Cependant, depuis quelques jours, tout encagé de Gaza a compris que ce n’était pas encore assez. Que ces conditions pourtant infra humaines n’étaient pas assez rapides et efficaces sans doute pour en venir à bout. S’y ajoutent à présent des bombardements massifs et quotidiens. Avec leur bruit assourdissant qui déchire l’air tel un orage tellurique. Tant le jour que la nuit. Afin d’empêcher aussi que vous puissiez grappiller quelques heures de repos. Et n’allez surtout pas croire que l’occupant est à court d’idées. Il en a encore plein des idées dans ce genre-là. D’ailleurs, régulièrement il teste sur vous de nouvelles techniques. Vous êtes utilisé comme cobaye, c’est toujours çà ! Ses armes sont toujours à la pointe du progrès, comme on dit dans les pays civilisés. Un tel progrès, qu’il lui permet de vous envoyer des bombes au phosphore et à l’uranium appauvri, made in USA. Ainsi, on ne vous enferme plus dans quelque archaïque chambre à gaz, on vous l’envoie par avion ou par hélicoptère, et il vous tombe du ciel en larges gerbes au sol. Il vous brûle le larynx, les yeux, les poumons et la peau d’une manière très efficace. Les médecins horrifiés par le raffinement d’une telle barbarie le confirment. Evidemment, ces procédés à l’encontre des populations civiles sont strictement interdits sur papier, dans quelque Convention classée dans de prestigieux bureaux de hauts fonctionnaires, mais ces gens-là n’ont pas le temps de venir voir sur place les dégâts collatéraux que ce formidable progrès occasionne. Ils ont beaucoup trop de réunions au sommet, d’assemblées générales, de colloques exceptionnels auxquels ils participent. Avec tous ces déplacements en avion à tout bout de champ, et ces dîners, en plus ! Ces gens-là sont vraiment épuisés. Depuis les décennies que vous résistez à ces carnages, vous tiendrez bien encore un moment…

Ces machines à tuer restreignent donc encore un peu plus votre approvisionnement en électricité au point que deux tiers de la population en est privée ; de même avec l’eau dont ne bénéficie plus que la moitié de vos codétenus. Et quelle qualité d’eau, je ne vous dis pas ! Parallèlement, les trois cents camions d’approvisionnement nécessaires chaque jour – d’après des spécialistes – pour nourrir le million et demi d’habitants ont été ramené à une cinquantaine. Afin de tester sur vous toujours, l’arme de la faim. Et de la même manière, les médicaments n’arrivent plus qu’au compte-goutte. Au point que les opérations chirurgicales se pratiquent à présent sans gants, et sans anesthésie… Et ne parlons pas des hôpitaux, qui débordent, ni de certains cimetières, totalement saturés.
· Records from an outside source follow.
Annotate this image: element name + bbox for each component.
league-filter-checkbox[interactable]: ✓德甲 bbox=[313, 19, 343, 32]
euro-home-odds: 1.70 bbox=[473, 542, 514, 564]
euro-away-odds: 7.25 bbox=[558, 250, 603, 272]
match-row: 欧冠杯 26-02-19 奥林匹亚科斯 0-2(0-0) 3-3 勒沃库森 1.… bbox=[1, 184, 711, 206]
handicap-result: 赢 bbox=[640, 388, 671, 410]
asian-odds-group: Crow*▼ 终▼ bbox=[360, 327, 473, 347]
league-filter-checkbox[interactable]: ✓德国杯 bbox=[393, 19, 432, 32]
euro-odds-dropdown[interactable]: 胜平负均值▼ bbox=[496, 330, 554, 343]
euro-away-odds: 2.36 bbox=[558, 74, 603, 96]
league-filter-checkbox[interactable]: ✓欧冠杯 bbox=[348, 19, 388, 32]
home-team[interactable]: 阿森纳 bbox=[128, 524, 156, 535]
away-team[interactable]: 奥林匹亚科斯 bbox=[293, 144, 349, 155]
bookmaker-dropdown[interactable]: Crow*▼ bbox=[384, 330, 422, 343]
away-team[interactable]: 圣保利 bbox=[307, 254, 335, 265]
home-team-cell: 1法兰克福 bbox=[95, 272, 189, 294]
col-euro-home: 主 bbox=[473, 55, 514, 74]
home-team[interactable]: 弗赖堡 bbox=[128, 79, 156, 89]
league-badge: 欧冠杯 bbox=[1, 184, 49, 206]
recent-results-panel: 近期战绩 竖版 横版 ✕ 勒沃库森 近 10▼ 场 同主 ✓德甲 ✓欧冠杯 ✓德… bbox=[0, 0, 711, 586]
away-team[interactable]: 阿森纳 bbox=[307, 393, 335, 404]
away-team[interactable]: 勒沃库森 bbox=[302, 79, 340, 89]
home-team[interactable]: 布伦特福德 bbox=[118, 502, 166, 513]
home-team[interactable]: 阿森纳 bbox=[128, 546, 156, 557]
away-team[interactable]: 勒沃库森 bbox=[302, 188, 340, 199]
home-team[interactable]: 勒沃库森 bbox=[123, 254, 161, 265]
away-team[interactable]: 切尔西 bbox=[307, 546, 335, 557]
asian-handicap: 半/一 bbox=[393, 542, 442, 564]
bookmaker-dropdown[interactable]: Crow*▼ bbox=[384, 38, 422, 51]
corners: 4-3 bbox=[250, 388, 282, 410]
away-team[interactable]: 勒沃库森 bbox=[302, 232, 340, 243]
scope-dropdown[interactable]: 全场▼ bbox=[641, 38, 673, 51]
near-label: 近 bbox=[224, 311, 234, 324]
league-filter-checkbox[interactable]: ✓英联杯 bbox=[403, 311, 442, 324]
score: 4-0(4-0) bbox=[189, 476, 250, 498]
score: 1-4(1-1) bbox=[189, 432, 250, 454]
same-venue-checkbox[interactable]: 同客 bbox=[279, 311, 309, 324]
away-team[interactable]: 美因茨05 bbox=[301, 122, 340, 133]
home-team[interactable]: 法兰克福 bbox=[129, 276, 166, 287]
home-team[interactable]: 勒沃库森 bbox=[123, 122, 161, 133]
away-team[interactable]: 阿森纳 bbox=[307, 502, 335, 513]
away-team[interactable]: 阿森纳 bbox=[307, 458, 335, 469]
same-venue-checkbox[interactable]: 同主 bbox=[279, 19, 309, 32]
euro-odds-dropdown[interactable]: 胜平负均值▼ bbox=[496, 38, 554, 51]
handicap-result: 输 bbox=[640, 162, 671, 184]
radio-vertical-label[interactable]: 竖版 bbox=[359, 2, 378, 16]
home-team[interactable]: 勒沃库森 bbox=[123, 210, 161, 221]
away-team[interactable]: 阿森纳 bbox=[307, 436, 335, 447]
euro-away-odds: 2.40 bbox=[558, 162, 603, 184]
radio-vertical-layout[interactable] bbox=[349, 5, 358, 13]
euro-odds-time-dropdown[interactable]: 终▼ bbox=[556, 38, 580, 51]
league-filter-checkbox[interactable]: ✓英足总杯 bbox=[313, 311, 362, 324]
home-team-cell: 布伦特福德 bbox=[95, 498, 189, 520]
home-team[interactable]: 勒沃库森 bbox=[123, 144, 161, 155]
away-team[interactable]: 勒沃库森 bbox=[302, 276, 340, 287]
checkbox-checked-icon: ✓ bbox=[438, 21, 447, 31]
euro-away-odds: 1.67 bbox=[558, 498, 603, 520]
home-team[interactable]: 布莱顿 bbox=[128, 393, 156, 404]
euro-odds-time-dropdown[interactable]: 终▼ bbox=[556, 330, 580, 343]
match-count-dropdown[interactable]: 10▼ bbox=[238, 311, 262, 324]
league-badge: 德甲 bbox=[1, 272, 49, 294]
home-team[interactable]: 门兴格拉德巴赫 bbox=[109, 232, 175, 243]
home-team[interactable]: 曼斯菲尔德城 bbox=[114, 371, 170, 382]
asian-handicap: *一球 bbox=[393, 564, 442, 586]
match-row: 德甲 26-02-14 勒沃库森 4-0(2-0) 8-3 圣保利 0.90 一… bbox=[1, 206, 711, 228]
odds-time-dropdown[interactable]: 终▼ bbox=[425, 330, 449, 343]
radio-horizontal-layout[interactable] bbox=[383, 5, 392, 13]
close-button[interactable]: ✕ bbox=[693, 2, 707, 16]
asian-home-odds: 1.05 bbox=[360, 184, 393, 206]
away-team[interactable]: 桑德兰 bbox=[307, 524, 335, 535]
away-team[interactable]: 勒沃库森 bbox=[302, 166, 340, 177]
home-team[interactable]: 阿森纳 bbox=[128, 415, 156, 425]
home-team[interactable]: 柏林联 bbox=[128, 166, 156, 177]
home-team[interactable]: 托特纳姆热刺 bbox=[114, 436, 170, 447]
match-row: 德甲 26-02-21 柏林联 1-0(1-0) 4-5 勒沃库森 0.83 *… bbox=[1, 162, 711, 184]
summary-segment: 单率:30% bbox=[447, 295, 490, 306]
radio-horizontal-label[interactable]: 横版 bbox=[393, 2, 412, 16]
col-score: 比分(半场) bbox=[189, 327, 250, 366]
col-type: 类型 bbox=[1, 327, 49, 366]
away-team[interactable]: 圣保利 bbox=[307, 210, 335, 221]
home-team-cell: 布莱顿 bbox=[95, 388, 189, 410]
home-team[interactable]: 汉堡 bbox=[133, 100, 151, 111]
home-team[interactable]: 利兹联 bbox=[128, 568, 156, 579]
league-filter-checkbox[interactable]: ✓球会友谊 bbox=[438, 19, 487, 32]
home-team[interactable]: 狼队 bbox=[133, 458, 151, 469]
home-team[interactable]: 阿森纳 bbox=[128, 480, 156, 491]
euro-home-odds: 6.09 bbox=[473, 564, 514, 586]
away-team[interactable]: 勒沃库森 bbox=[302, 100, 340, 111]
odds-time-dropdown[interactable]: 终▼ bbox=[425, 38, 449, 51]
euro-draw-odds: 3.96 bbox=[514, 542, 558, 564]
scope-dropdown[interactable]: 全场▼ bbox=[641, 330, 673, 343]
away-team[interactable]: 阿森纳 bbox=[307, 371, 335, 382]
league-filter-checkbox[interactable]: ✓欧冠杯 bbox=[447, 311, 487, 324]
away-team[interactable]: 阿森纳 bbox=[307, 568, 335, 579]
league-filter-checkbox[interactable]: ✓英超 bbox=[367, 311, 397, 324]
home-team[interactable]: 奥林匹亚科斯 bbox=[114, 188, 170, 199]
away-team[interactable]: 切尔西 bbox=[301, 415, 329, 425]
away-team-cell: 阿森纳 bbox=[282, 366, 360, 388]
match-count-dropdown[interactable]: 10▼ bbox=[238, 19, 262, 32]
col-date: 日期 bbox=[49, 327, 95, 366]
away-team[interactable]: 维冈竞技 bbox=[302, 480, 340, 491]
Officiellement, les plus hauts responsables de ce plan machiavélique ont déclaré qu’il n’y avait pas de crise humanitaire à Gaza… Et la presse entière a relayé ce message apaisant. Les chancelleries ont dès lors été rassurées, poussant un « ouf » de soulagement : le pire n’est pas encore advenu !  Et dans la foulée, un grand nombre de citoyens aussi. Au point que si vous dénoncez cette situation intolérable avec quelque insistance, vous devenez tout de suite suspect. Vous n’êtes pas dans l’alignement requis pour parler de ces choses. Vous êtes rappelés à l’ordre et mêmes ceux que vous pensiez  être des militants proches de vous, vous exhortent à la retenue. Votre vocabulaire, les mots et les images que vous utilisez ne sont pas en adéquation avec la situation. Votre propos n’est pas politiquement correct. N’allez surtout pas qualifier la Bande de Gaza de Camp concentrationnaire et encore moins de camp d’extermination, vous n’obtiendriez que le mépris. Quant à la sonnette d’alarme que vous pourriez tirer aux fins de prévenir d’un « lent génocide » entamé il y a 60 ans, vous serez probablement taxé d’entité hostile sous le nom d’antisémite !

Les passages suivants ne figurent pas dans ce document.